Other pieces show off vocal retching, gurgles and chugging adenoidal rhythmic blasts and breaths. Among the polyphonic vocal lines that reoccur are gaping earthquake crevice sounds, combinations of roars and snorts, airy breaths, whispered interjections, frantic screams, stentorian mumbling and cartoon character-like hiccuped, nasal passages.

Constipated cries vie for space with the satisfied tones that result from successful Pepto Bismal treatment. Bel canto operatic sounds appear at the same time as strangled, hysterical, Bedlam noises. If one fellow figures out how to play mouth trumpet or to expand cheek slaps to percussion, another performs a mouth and tongue tap dance or appears to have created a jew’s harp out of the oropharynx.

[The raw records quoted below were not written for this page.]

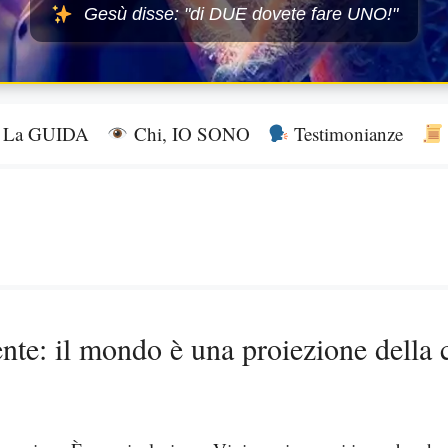
Gesù disse: "di DUE dovete fare UNO!"
La GUIDA
Chi, IO SONO
Testimonianze
ente: il mondo è una proiezione della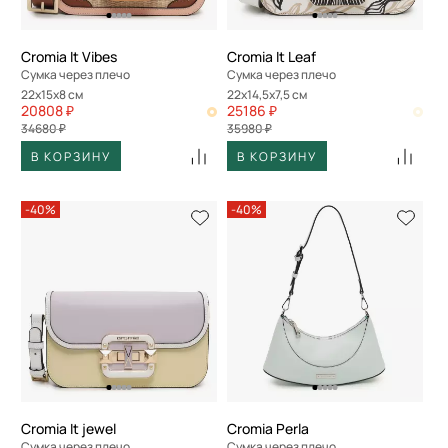
Cromia It Vibes
Cromia It Leaf
Сумка через плечо
Сумка через плечо
22x15x8 см
22x14,5x7,5 см
20808 ₽
25186 ₽
34680 ₽
35980 ₽
В КОРЗИНУ
В КОРЗИНУ
-40%
-40%
Cromia It jewel
Cromia Perla
Сумка через плечо
Сумка через плечо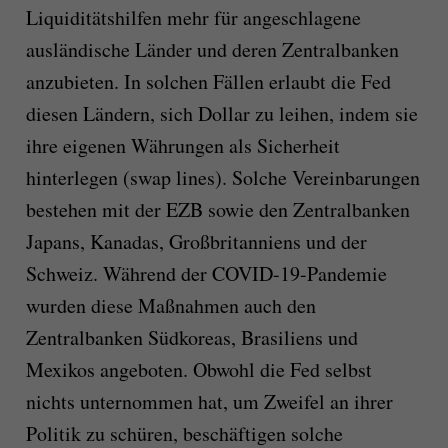
Liquiditätshilfen mehr für angeschlagene
ausländische Länder und deren Zentralbanken
anzubieten. In solchen Fällen erlaubt die Fed
diesen Ländern, sich Dollar zu leihen, indem sie
ihre eigenen Währungen als Sicherheit
hinterlegen (swap lines). Solche Vereinbarungen
bestehen mit der EZB sowie den Zentralbanken
Japans, Kanadas, Großbritanniens und der
Schweiz. Während der COVID-19-Pandemie
wurden diese Maßnahmen auch den
Zentralbanken Südkoreas, Brasiliens und
Mexikos angeboten. Obwohl die Fed selbst
nichts unternommen hat, um Zweifel an ihrer
Politik zu schüren, beschäftigen solche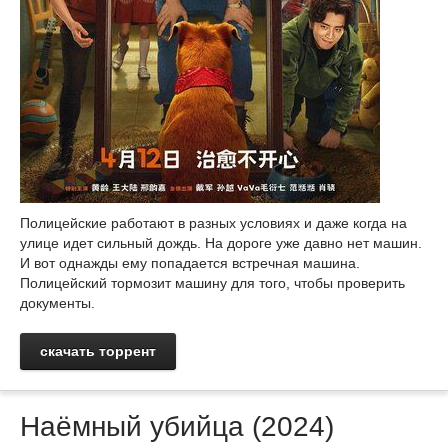
Полицейские работают в разных условиях и даже когда на
улице идет сильный дождь. На дороге уже давно нет машин.
И вот однажды ему попадается встречная машина.
Полицейский тормозит машину для того, чтобы проверить
документы.
скачать торрент
Наёмный убийца (2024)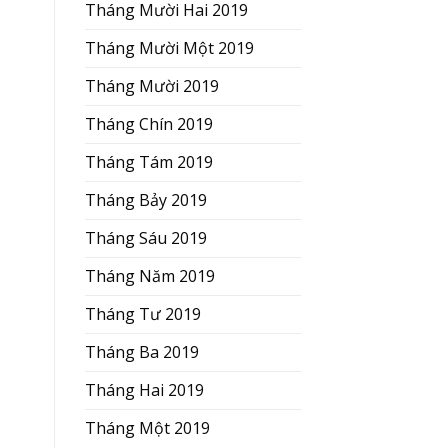
Tháng Mười Hai 2019
Tháng Mười Một 2019
Tháng Mười 2019
Tháng Chín 2019
Tháng Tám 2019
Tháng Bảy 2019
Tháng Sáu 2019
Tháng Năm 2019
Tháng Tư 2019
Tháng Ba 2019
Tháng Hai 2019
Tháng Một 2019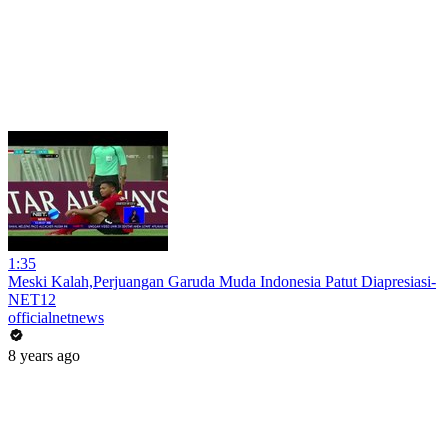
1:35
Meski Kalah,Perjuangan Garuda Muda Indonesia Patut Diapresiasi-
NET12
officialnetnews
8 years ago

Dog panting is heard along with what could be small children burbling and screeching. Someone yodels as if he’s at the summit of a Swiss mountain, while another shrieks as if he’s trapped at the top of a top building. Lips are kissed, smacked and manipulated, while tongues smack and click-clack. And at points everyone combines for some snatches of vocal group harmony.

Real words that range from what sounds like “Seig Heil” to “200 years from …” appear during the more than nine minute “Haiku Sonic” and it’s even possible that a deep throated “God Save the Queen” melody is breathed. Vibrated syllables and rude, raspberry-like noises are there in addition to what sound like saxophone reed wails. Dog barks, rooster crows, gargoyle snarls and just out of earshot dialogue that could come from cartoon character Smurfs appear. As the different voices attach and separate from one another the piece climaxes and melts into doubletalk.

It may be the oldest instrument known to humanity, but these Europeans, Asians and North Americans prove there’s still much that can be created with the human voice.